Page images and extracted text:
****

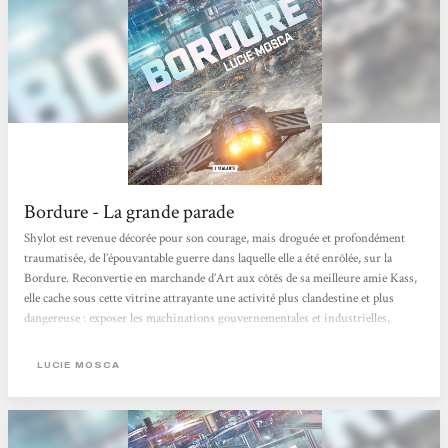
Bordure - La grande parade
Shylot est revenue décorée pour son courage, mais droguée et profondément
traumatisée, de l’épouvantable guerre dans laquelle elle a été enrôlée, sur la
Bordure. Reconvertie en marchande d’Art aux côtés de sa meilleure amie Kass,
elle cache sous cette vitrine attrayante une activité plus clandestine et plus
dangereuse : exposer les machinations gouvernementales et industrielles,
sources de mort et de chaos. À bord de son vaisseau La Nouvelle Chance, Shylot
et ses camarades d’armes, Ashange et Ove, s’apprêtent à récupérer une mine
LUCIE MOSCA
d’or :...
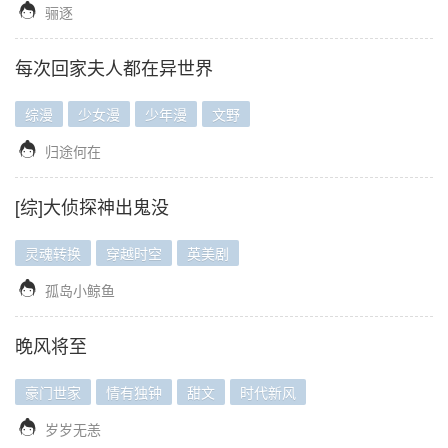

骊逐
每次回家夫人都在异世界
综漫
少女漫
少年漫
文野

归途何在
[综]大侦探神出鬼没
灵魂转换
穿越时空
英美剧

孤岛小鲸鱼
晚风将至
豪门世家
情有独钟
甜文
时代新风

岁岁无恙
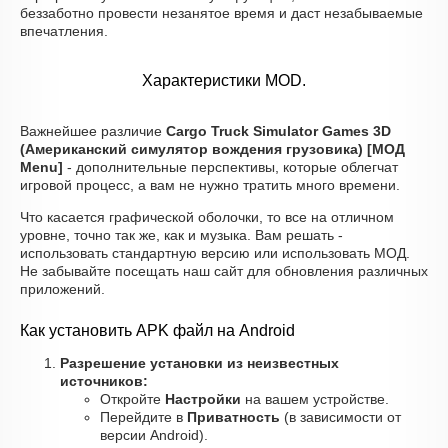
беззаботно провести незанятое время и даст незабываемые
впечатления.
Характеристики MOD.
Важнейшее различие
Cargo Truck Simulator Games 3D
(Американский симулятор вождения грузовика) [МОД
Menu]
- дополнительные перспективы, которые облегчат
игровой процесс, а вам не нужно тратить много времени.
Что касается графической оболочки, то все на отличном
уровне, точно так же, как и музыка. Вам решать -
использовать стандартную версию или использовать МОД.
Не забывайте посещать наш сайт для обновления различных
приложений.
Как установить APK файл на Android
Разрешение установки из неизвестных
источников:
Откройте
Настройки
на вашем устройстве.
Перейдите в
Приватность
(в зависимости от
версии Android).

****

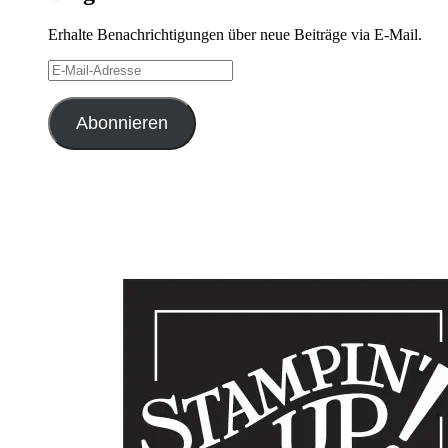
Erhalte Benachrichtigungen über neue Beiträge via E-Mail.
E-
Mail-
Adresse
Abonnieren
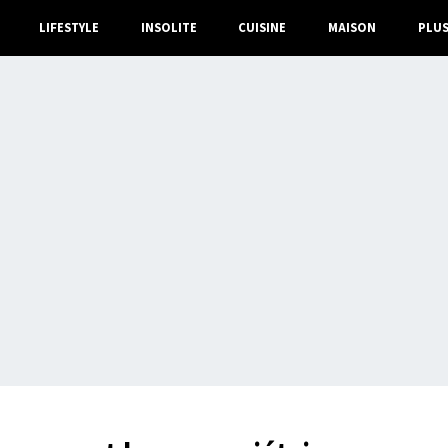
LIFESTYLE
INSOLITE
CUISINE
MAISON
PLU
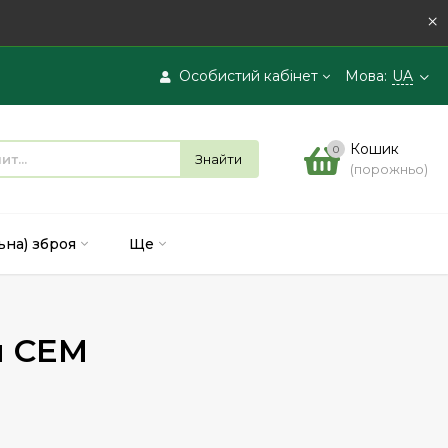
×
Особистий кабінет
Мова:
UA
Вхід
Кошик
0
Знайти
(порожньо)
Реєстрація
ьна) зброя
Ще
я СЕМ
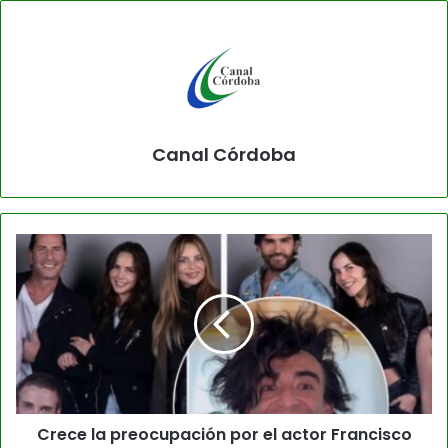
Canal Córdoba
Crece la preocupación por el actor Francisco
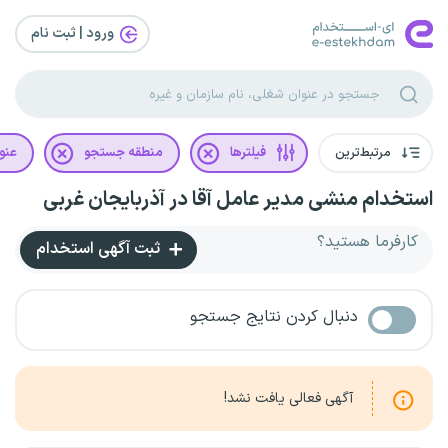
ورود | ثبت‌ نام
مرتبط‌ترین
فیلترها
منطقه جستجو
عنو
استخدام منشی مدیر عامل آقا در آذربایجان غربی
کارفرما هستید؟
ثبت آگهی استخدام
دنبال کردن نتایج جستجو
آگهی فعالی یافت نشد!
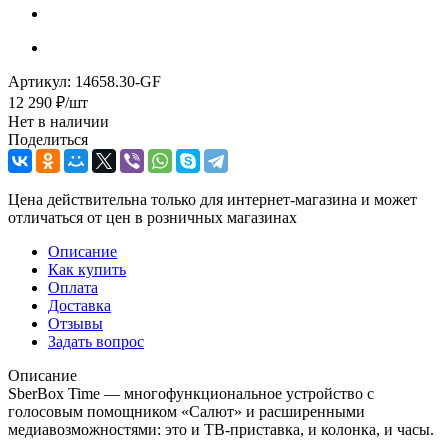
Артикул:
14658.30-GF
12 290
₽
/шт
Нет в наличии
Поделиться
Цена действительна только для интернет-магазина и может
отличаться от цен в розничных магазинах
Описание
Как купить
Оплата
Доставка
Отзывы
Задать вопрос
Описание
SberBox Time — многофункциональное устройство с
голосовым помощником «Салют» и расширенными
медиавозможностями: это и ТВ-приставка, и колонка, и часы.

****

◆ YOUR ASSIGNMENT: An exact, complete copy of the lines above from the one with "использовать стандартную версию" through the one with "версии Android)." is the whole answer.

◆ TASK RESPONSE:
использовать стандартную версию или использовать МОД.
Не забывайте посещать наш сайт для обновления различных
приложений.
Как установить APK файл на Android
Разрешение установки из неизвестных
источников:
Откройте
Настройки
на вашем устройстве.
Перейдите в
Приватность
(в зависимости от
версии Android).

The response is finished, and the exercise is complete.